Hordeolum and chalazion - External and Internal Eye
- A hordeolum, also known as a stye, is a local, acutely inflamed lesion of the eyelid. It occurs near the lid margin or farther up the lid on either the tarsal or skin side of the eyelid.
- A chalazion is the chronic form of a hordeolum, and its cellular makeup is composed of chronic inflammatory cells.
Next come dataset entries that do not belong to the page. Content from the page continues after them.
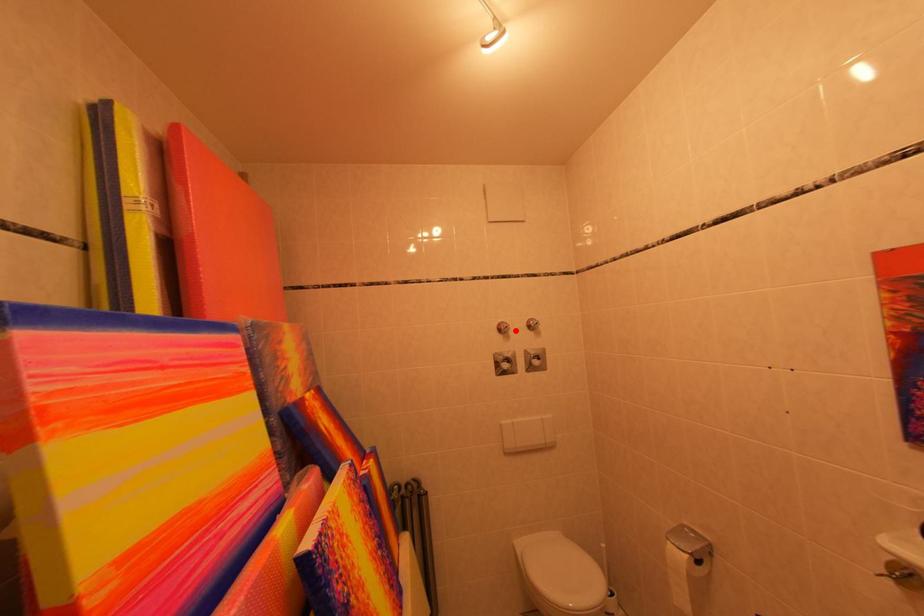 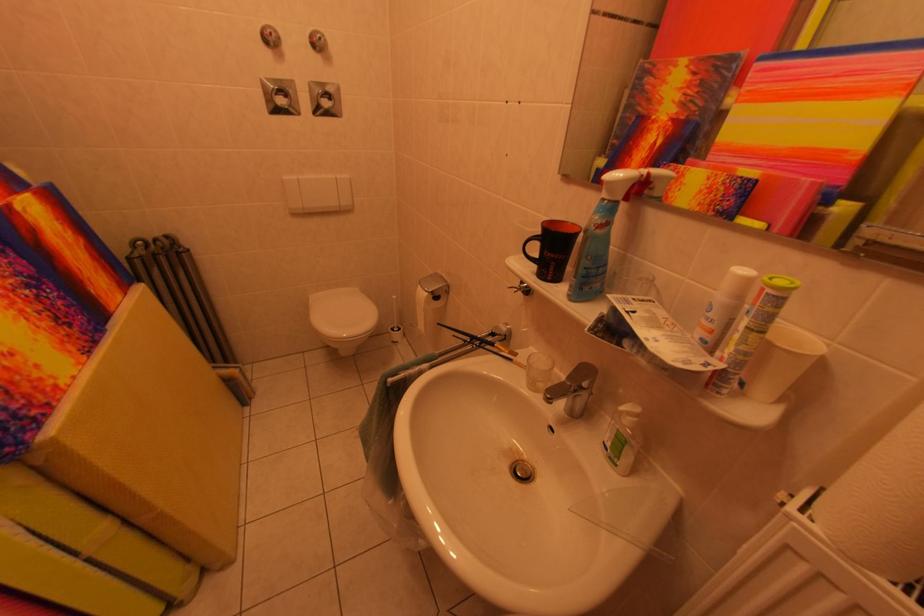 Find the pixel in the second image that matches the highlighted location in the first image.

(278, 39) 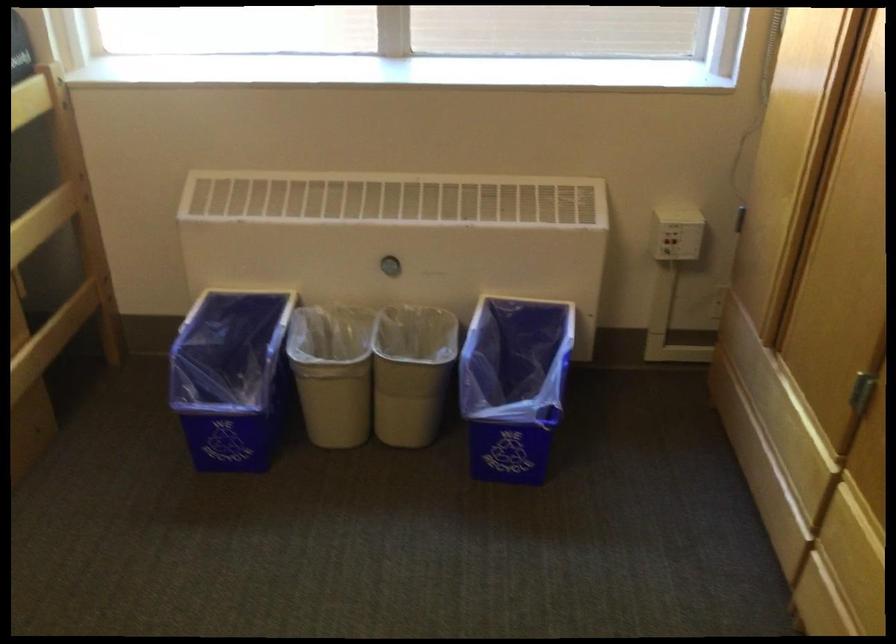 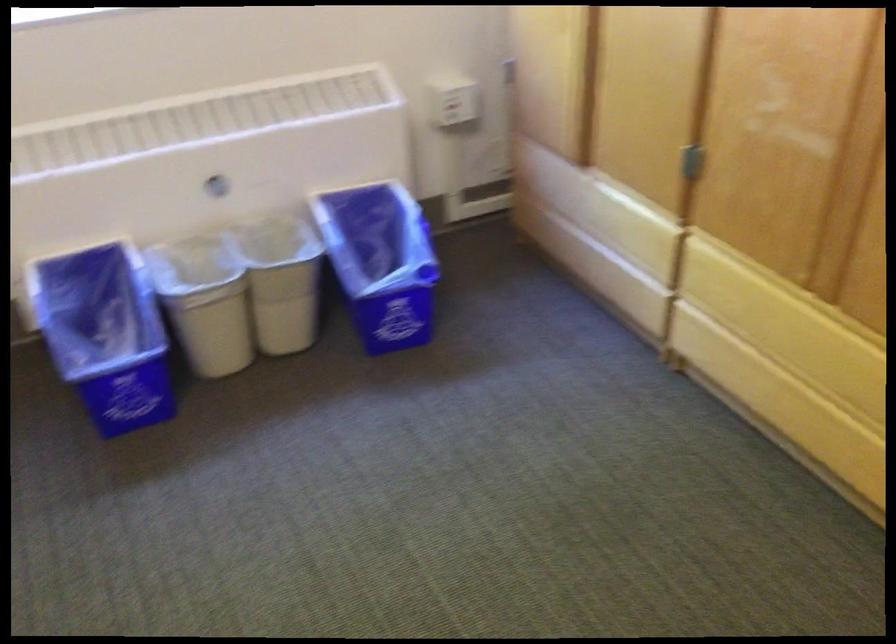 Question: What movement of the cameraman would produce the second image?

Choices:
 (A) Left
 (B) Right
 (C) Forward
 (D) Backward

Answer: (A) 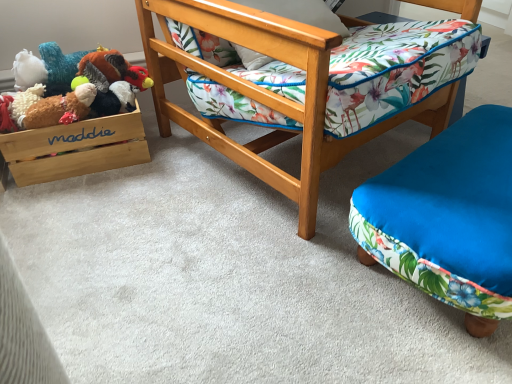 Find the location of a particular element. vacant area that lies to the right of wooden/matte storage box at left is located at coordinates (186, 167). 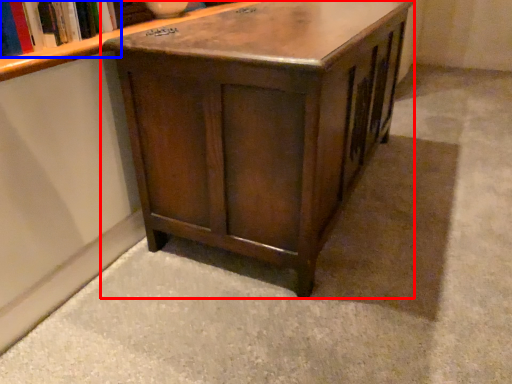 Question: Which object appears farthest to the camera in this image, table (highlighted by a red box) or book (highlighted by a blue box)?

Choices:
 (A) table
 (B) book

Answer: (B) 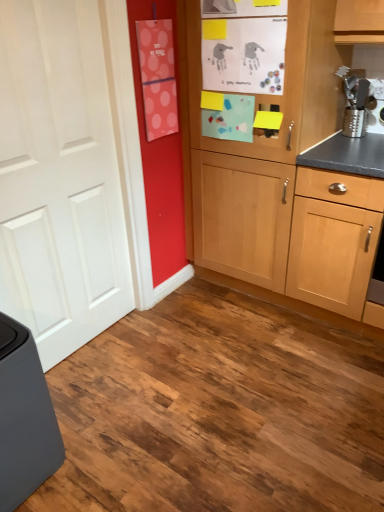 Identify the location of free space in front of white matte door at left. (106, 398). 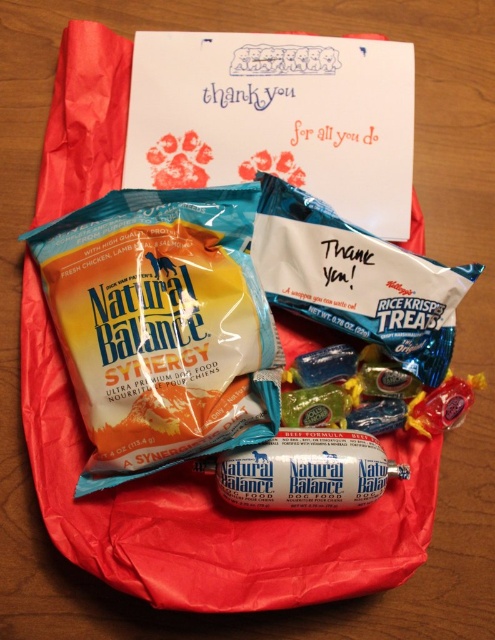 Does point (179, 189) come farther from viewer compared to point (293, 488)?

Yes, it is.

Is blue matte bag of natural balance synergy at upper left positioned at the back of white glossy dog food at center?

No, blue matte bag of natural balance synergy at upper left is in front of white glossy dog food at center.

Which is in front, point (111, 328) or point (252, 488)?

Point (111, 328) is more forward.

This screenshot has height=640, width=495. I want to click on blue matte bag of natural balance synergy at upper left, so click(161, 326). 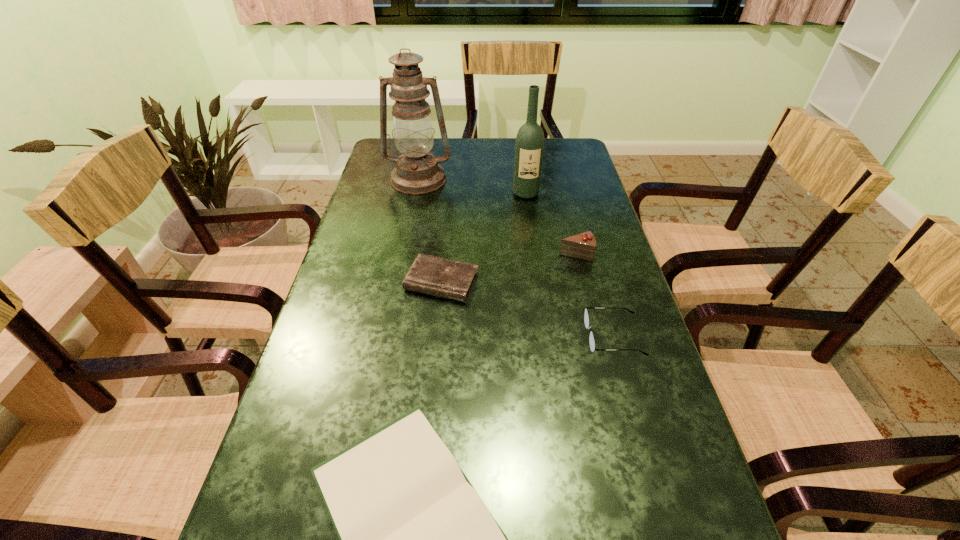 Locate which object is the third closest to the fourth farthest object. Please provide its 2D coordinates. Your answer should be formatted as a tuple, i.e. [(x, y)], where the tuple contains the x and y coordinates of a point satisfying the conditions above.

[(415, 539)]

You are a GUI agent. You are given a task and a screenshot of the screen. Output one action in this format:
    pyautogui.click(x=<x>, y=<y>)
    Task: Click on the object that is the fifth closest to the wine bottle
    
    Given the screenshot: What is the action you would take?
    pyautogui.click(x=415, y=539)

The image size is (960, 540). I want to click on free location that satisfies the following two spatial constraints: 1. on the labeled side of the third farthest object; 2. on the right side of the wine bottle, so click(x=534, y=254). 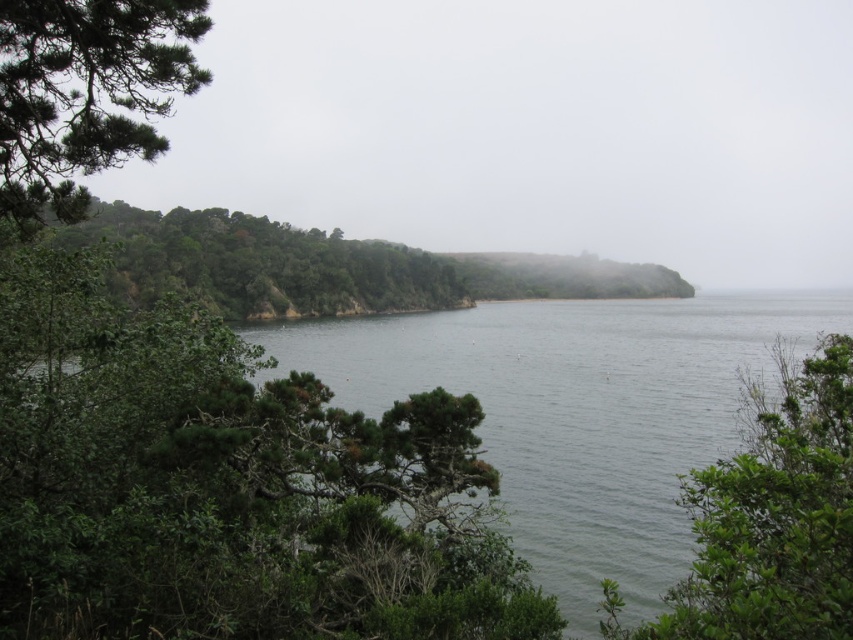 Who is taller, green matte tree at upper left or green leafy trees at left?

With more height is green leafy trees at left.

Which is in front, point (18, 227) or point (297, 285)?

Point (18, 227) is in front.

Is point (82, 186) more distant than point (241, 317)?

That is False.

I want to click on green matte tree at upper left, so click(86, 93).

Measure the distance between point [822,540] and camera.

Point [822,540] and camera are 3.26 meters apart.

Identify the location of green leafy tree at lower right. This screenshot has height=640, width=853. (770, 518).

Which is in front, point (94, 396) or point (49, 132)?

Positioned in front is point (49, 132).

Who is positioned more to the right, green leafy tree at center-left or green matte tree at upper left?

From the viewer's perspective, green leafy tree at center-left appears more on the right side.

Find the location of `green leafy tree at center-left`. green leafy tree at center-left is located at coordinates (225, 486).

Where is `green leafy tree at center-left`? The image size is (853, 640). green leafy tree at center-left is located at coordinates (225, 486). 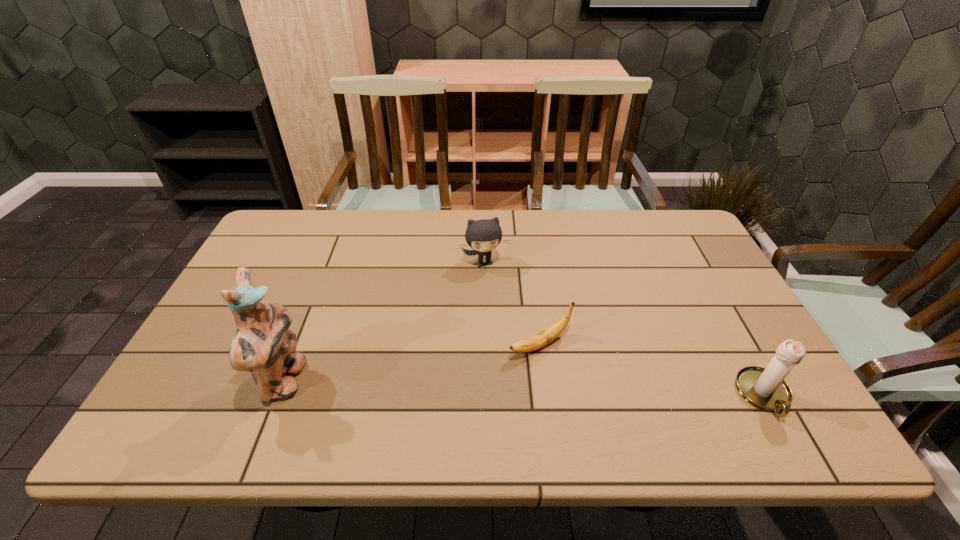 Locate an element on the screen. The width and height of the screenshot is (960, 540). the leftmost object is located at coordinates (263, 345).

Locate an element on the screen. The width and height of the screenshot is (960, 540). the tallest object is located at coordinates (263, 345).

What are the coordinates of `the rightmost object` in the screenshot? It's located at (766, 389).

Identify the location of banana. Image resolution: width=960 pixels, height=540 pixels. (537, 341).

Find the location of a particular element. Image resolution: width=960 pixels, height=540 pixels. the farthest object is located at coordinates (484, 235).

What are the coordinates of `vacant area located on the front-facing side of the leftmost object` in the screenshot? It's located at (374, 382).

At what (x,y) coordinates should I click in order to perform the action: click on vacant position located 0.180m on the peel of the banana from the top. Please return your answer as a coordinate pair (x, y). The image size is (960, 540). Looking at the image, I should click on (449, 387).

At what (x,y) coordinates should I click in order to perform the action: click on free space located 0.260m on the peel of the banana from the top. Please return your answer as a coordinate pair (x, y). Image resolution: width=960 pixels, height=540 pixels. Looking at the image, I should click on (418, 403).

Locate an element on the screen. blank space located 0.210m on the peel of the banana from the top is located at coordinates (438, 393).

Find the location of a particular element. The width and height of the screenshot is (960, 540). free space located 0.210m on the front-facing side of the kitten is located at coordinates (501, 323). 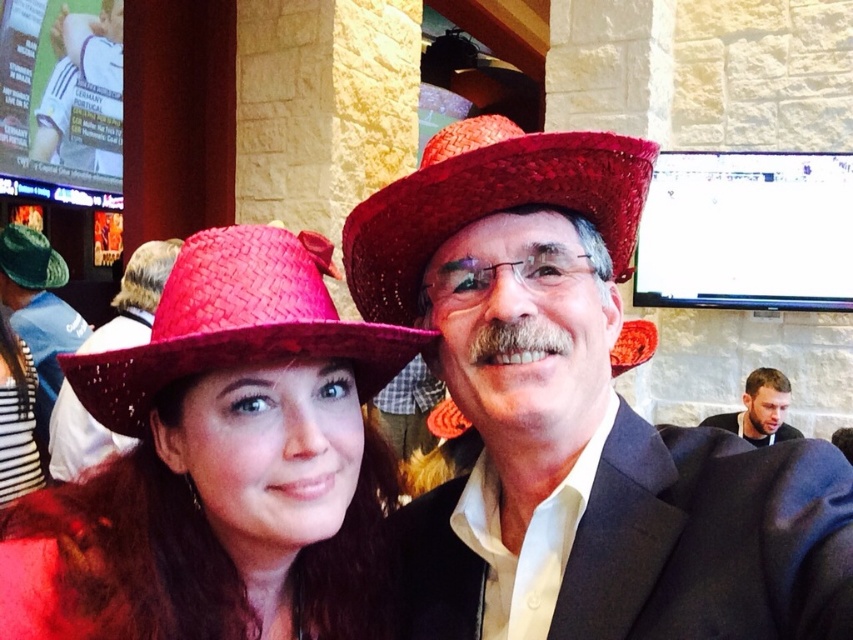 From the picture: Can you confirm if bright red woven cowboy hat at center is smaller than green felt hat at upper left?

Yes, bright red woven cowboy hat at center is smaller than green felt hat at upper left.

Does bright red woven cowboy hat at center appear over green felt hat at upper left?

Incorrect, bright red woven cowboy hat at center is not positioned above green felt hat at upper left.

Does point (373, 394) come behind point (10, 236)?

No, (373, 394) is closer to viewer.

Where is `bright red woven cowboy hat at center`? bright red woven cowboy hat at center is located at coordinates (238, 323).

Who is shorter, matte pink straw hat at center or red woven cowboy hat at center?

With less height is red woven cowboy hat at center.

How distant is matte pink straw hat at center from red woven cowboy hat at center?

matte pink straw hat at center is 9.21 inches from red woven cowboy hat at center.

Who is more distant from viewer, (210,406) or (403,230)?

The point (403,230) is behind.

This screenshot has width=853, height=640. What are the coordinates of `matte pink straw hat at center` in the screenshot? It's located at (218, 464).

Which is more to the right, matte red straw hat at center or red woven cowboy hat at center?

matte red straw hat at center is more to the right.

Who is more forward, [602,438] or [570,205]?

Point [570,205]

Identify the location of matte red straw hat at center. (577, 419). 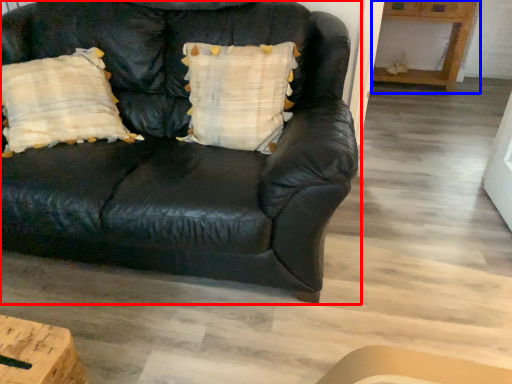 Question: Which object appears closest to the camera in this image, studio couch (highlighted by a red box) or table (highlighted by a blue box)?

Choices:
 (A) studio couch
 (B) table

Answer: (A) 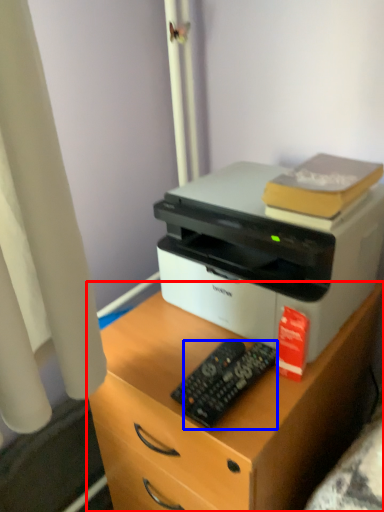 Question: Which object is closer to the camera taking this photo, desk (highlighted by a red box) or control (highlighted by a blue box)?

Choices:
 (A) desk
 (B) control

Answer: (A) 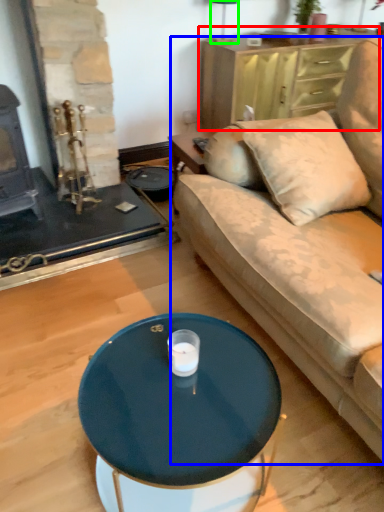 Question: Which object is positioned farthest from dresser (highlighted by a red box)? Select from studio couch (highlighted by a blue box) and lamp (highlighted by a green box).

Choices:
 (A) studio couch
 (B) lamp

Answer: (A) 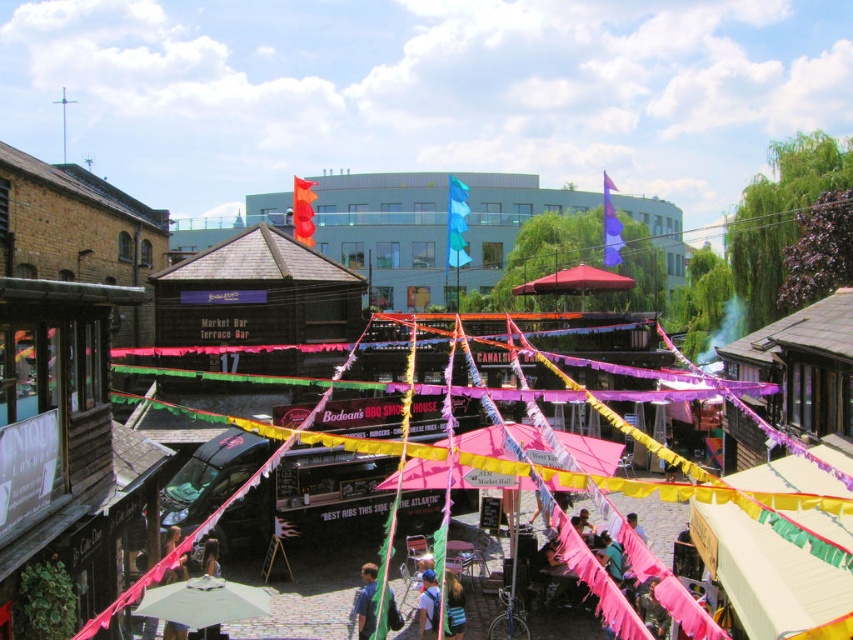 Between point (300, 196) and point (172, 540), which one is positioned in front?

Point (172, 540)

Does orange fabric flag at center have a lesser width compared to light brown hair at lower center?

In fact, orange fabric flag at center might be wider than light brown hair at lower center.

At what (x,y) coordinates should I click in order to perform the action: click on orange fabric flag at center. Please return your answer as a coordinate pair (x, y). Looking at the image, I should click on point(303,211).

Locate an element on the screen. The image size is (853, 640). orange fabric flag at center is located at coordinates pyautogui.click(x=303, y=211).

Does orange fabric flag at center have a lesser height compared to blue fabric backpack at center?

Both the meibomian and sebaceous oil glands of the lid can be involved in this process, which begins with a blockage of the normal openings of these glands, leading to the swelling. Chalazia are often recurrent.
Hordeola may occur in any population. Chalazia are more common in adults and men.
Patients with rosacea, seborrheic dermatitis, psoriasis, and blepharitis, or any long-term inflammation of the eyelid, are especially at risk for hordeolum or chalazion.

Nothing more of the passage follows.